======== DATA LISTING
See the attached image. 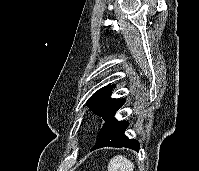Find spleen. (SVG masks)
<instances>
[{
  "mask_svg": "<svg viewBox=\"0 0 199 171\" xmlns=\"http://www.w3.org/2000/svg\"><path fill=\"white\" fill-rule=\"evenodd\" d=\"M108 171H134V164L126 157L118 155L111 158Z\"/></svg>",
  "mask_w": 199,
  "mask_h": 171,
  "instance_id": "1",
  "label": "spleen"
}]
</instances>
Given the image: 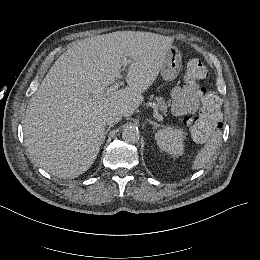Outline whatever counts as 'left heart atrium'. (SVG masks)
Instances as JSON below:
<instances>
[{"mask_svg": "<svg viewBox=\"0 0 260 260\" xmlns=\"http://www.w3.org/2000/svg\"><path fill=\"white\" fill-rule=\"evenodd\" d=\"M119 113L113 106H105L102 108L95 109L91 112V119L98 123L113 122L117 120Z\"/></svg>", "mask_w": 260, "mask_h": 260, "instance_id": "left-heart-atrium-1", "label": "left heart atrium"}]
</instances>
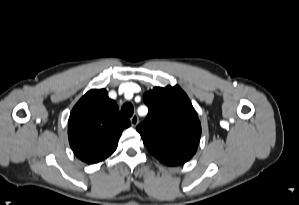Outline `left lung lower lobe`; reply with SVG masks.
Instances as JSON below:
<instances>
[{"instance_id":"1","label":"left lung lower lobe","mask_w":299,"mask_h":205,"mask_svg":"<svg viewBox=\"0 0 299 205\" xmlns=\"http://www.w3.org/2000/svg\"><path fill=\"white\" fill-rule=\"evenodd\" d=\"M147 149L154 157L168 166H178L187 162L197 150L195 147L182 145L148 147Z\"/></svg>"}]
</instances>
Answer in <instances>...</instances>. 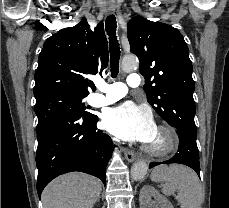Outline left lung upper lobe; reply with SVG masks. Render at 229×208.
Here are the masks:
<instances>
[{
	"instance_id": "5c2ea615",
	"label": "left lung upper lobe",
	"mask_w": 229,
	"mask_h": 208,
	"mask_svg": "<svg viewBox=\"0 0 229 208\" xmlns=\"http://www.w3.org/2000/svg\"><path fill=\"white\" fill-rule=\"evenodd\" d=\"M131 52L140 60L147 101L176 130L194 129L195 83L189 49L174 27L141 16L128 23Z\"/></svg>"
}]
</instances>
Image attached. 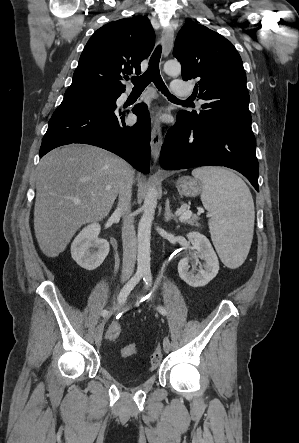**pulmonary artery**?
Masks as SVG:
<instances>
[{
    "label": "pulmonary artery",
    "instance_id": "1",
    "mask_svg": "<svg viewBox=\"0 0 299 443\" xmlns=\"http://www.w3.org/2000/svg\"><path fill=\"white\" fill-rule=\"evenodd\" d=\"M171 90L175 96L179 97H186L191 94L189 86L180 80H174L171 83Z\"/></svg>",
    "mask_w": 299,
    "mask_h": 443
}]
</instances>
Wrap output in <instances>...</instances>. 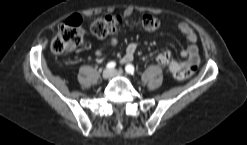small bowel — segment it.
Instances as JSON below:
<instances>
[{
	"instance_id": "1",
	"label": "small bowel",
	"mask_w": 247,
	"mask_h": 145,
	"mask_svg": "<svg viewBox=\"0 0 247 145\" xmlns=\"http://www.w3.org/2000/svg\"><path fill=\"white\" fill-rule=\"evenodd\" d=\"M178 29L186 37L189 44L186 48H184L180 51L181 57L184 58L181 61L176 60V59H172L171 55L169 53H166L170 57V62H169V64H167L165 66H168L170 72L173 74H175L176 72H187L191 69L196 70V68L199 64V61H200L198 47L196 45L197 35L193 31V29L186 22L179 23ZM109 44L111 46H116L118 44V38L115 36L111 37L109 40ZM137 48H138L137 42H130L126 47L125 54L121 58V63L126 64V63L131 62L135 57ZM96 55L102 56L103 55V48L97 49ZM157 60H158V58H157Z\"/></svg>"
}]
</instances>
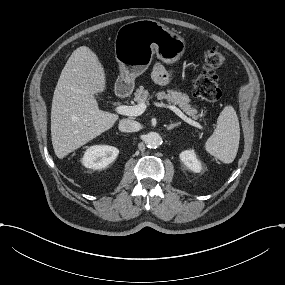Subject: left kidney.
<instances>
[{
    "mask_svg": "<svg viewBox=\"0 0 285 285\" xmlns=\"http://www.w3.org/2000/svg\"><path fill=\"white\" fill-rule=\"evenodd\" d=\"M183 164L195 173H200L202 170V164L197 159L194 150H185L179 155Z\"/></svg>",
    "mask_w": 285,
    "mask_h": 285,
    "instance_id": "obj_1",
    "label": "left kidney"
}]
</instances>
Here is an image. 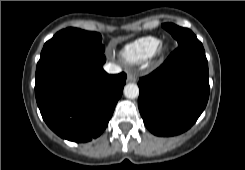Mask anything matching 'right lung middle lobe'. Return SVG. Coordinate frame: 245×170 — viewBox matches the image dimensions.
<instances>
[{
    "instance_id": "obj_1",
    "label": "right lung middle lobe",
    "mask_w": 245,
    "mask_h": 170,
    "mask_svg": "<svg viewBox=\"0 0 245 170\" xmlns=\"http://www.w3.org/2000/svg\"><path fill=\"white\" fill-rule=\"evenodd\" d=\"M65 50H88L103 53L102 37L97 32H88L77 28L61 30L45 43L37 67Z\"/></svg>"
}]
</instances>
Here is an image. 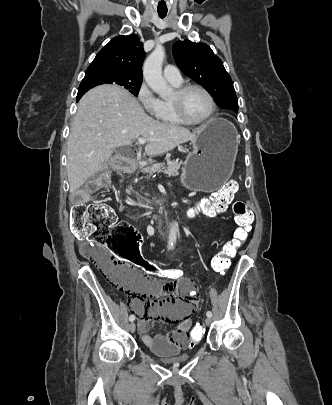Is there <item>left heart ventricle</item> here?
Segmentation results:
<instances>
[{"label": "left heart ventricle", "instance_id": "1", "mask_svg": "<svg viewBox=\"0 0 332 405\" xmlns=\"http://www.w3.org/2000/svg\"><path fill=\"white\" fill-rule=\"evenodd\" d=\"M183 109L186 117L190 120H200L209 114L211 104L208 97L203 92L192 89L189 90L183 98Z\"/></svg>", "mask_w": 332, "mask_h": 405}]
</instances>
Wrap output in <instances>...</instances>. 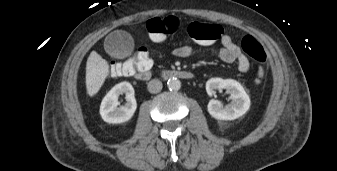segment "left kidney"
Wrapping results in <instances>:
<instances>
[{
    "instance_id": "left-kidney-1",
    "label": "left kidney",
    "mask_w": 337,
    "mask_h": 171,
    "mask_svg": "<svg viewBox=\"0 0 337 171\" xmlns=\"http://www.w3.org/2000/svg\"><path fill=\"white\" fill-rule=\"evenodd\" d=\"M222 89L230 94V104L223 106L220 101L212 99L207 106L209 114L218 120H235L244 115L250 107V98L243 86L233 79L211 78L206 82L209 96Z\"/></svg>"
}]
</instances>
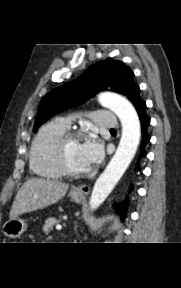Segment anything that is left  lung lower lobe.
Masks as SVG:
<instances>
[{
  "label": "left lung lower lobe",
  "mask_w": 181,
  "mask_h": 288,
  "mask_svg": "<svg viewBox=\"0 0 181 288\" xmlns=\"http://www.w3.org/2000/svg\"><path fill=\"white\" fill-rule=\"evenodd\" d=\"M139 91L133 96V98L131 99V102L135 106V108L138 112L139 118H140V122H141L142 137H143L142 146H141V154L139 156V158H141L142 156L145 155L144 147H145L146 143L149 142V140H150V137L147 133V127L150 123V119L146 115V112H145L146 103L140 98ZM139 169H140L139 163H137L135 170H139ZM127 205H128V198H126L119 205L115 204V208H116V210H118V213L121 215L122 220H124L126 217Z\"/></svg>",
  "instance_id": "0a47b994"
}]
</instances>
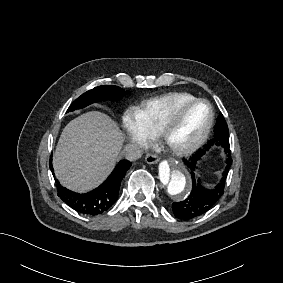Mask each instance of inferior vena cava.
<instances>
[{
    "label": "inferior vena cava",
    "mask_w": 283,
    "mask_h": 283,
    "mask_svg": "<svg viewBox=\"0 0 283 283\" xmlns=\"http://www.w3.org/2000/svg\"><path fill=\"white\" fill-rule=\"evenodd\" d=\"M142 154L143 150L141 146L137 143L127 144L122 151L123 157H125V159L129 161H135L141 158Z\"/></svg>",
    "instance_id": "obj_1"
}]
</instances>
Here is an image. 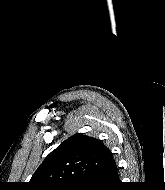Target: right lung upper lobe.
<instances>
[{
  "instance_id": "right-lung-upper-lobe-1",
  "label": "right lung upper lobe",
  "mask_w": 165,
  "mask_h": 190,
  "mask_svg": "<svg viewBox=\"0 0 165 190\" xmlns=\"http://www.w3.org/2000/svg\"><path fill=\"white\" fill-rule=\"evenodd\" d=\"M112 159V153L101 141L75 134L46 157L25 188L50 190L52 187L80 182L91 170Z\"/></svg>"
}]
</instances>
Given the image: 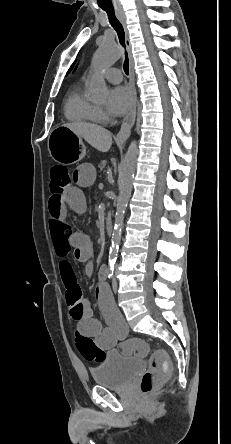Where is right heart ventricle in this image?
<instances>
[{
    "mask_svg": "<svg viewBox=\"0 0 231 444\" xmlns=\"http://www.w3.org/2000/svg\"><path fill=\"white\" fill-rule=\"evenodd\" d=\"M65 116L75 122H96V106L77 88L70 92L65 103Z\"/></svg>",
    "mask_w": 231,
    "mask_h": 444,
    "instance_id": "e07e8e85",
    "label": "right heart ventricle"
}]
</instances>
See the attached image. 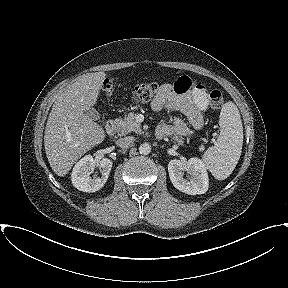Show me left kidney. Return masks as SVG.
I'll use <instances>...</instances> for the list:
<instances>
[{
	"label": "left kidney",
	"mask_w": 288,
	"mask_h": 288,
	"mask_svg": "<svg viewBox=\"0 0 288 288\" xmlns=\"http://www.w3.org/2000/svg\"><path fill=\"white\" fill-rule=\"evenodd\" d=\"M184 171L188 179L184 178ZM168 172L173 186L189 195L204 194L208 190V174L204 163L198 158H190L187 163L171 160Z\"/></svg>",
	"instance_id": "left-kidney-1"
}]
</instances>
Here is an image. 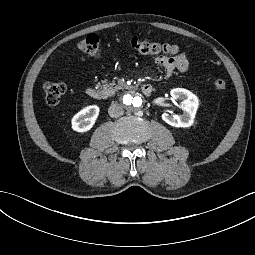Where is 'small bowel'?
Returning a JSON list of instances; mask_svg holds the SVG:
<instances>
[{"instance_id": "1", "label": "small bowel", "mask_w": 255, "mask_h": 255, "mask_svg": "<svg viewBox=\"0 0 255 255\" xmlns=\"http://www.w3.org/2000/svg\"><path fill=\"white\" fill-rule=\"evenodd\" d=\"M155 63L165 70L166 77H171L176 71L185 73L190 67L188 58L184 54L175 56L159 55Z\"/></svg>"}]
</instances>
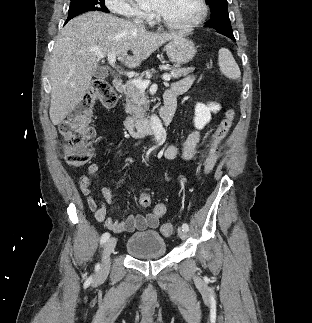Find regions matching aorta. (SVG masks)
I'll return each instance as SVG.
<instances>
[{
    "instance_id": "aorta-1",
    "label": "aorta",
    "mask_w": 312,
    "mask_h": 323,
    "mask_svg": "<svg viewBox=\"0 0 312 323\" xmlns=\"http://www.w3.org/2000/svg\"><path fill=\"white\" fill-rule=\"evenodd\" d=\"M150 126L156 142H162L165 130L162 126L161 120H159L157 116H151Z\"/></svg>"
}]
</instances>
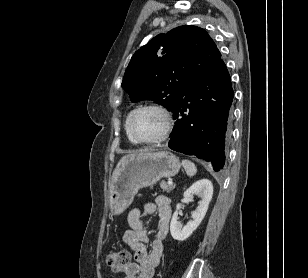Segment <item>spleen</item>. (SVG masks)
================
• _EXERCISE GOAL_
Starting at the line that contains "Find regions matching aorta. (SVG masks)", write out every line through the final line of the entries, word for word; skip any pictures.

• _ANSWER TO THIS PROBLEM_
Find regions matching aorta. (SVG masks)
I'll return each instance as SVG.
<instances>
[{
    "instance_id": "aorta-1",
    "label": "aorta",
    "mask_w": 312,
    "mask_h": 323,
    "mask_svg": "<svg viewBox=\"0 0 312 323\" xmlns=\"http://www.w3.org/2000/svg\"><path fill=\"white\" fill-rule=\"evenodd\" d=\"M150 126L156 142H162L165 130L162 126L161 120H159L157 116H151Z\"/></svg>"
}]
</instances>
Segment <item>spleen</item>. (SVG masks)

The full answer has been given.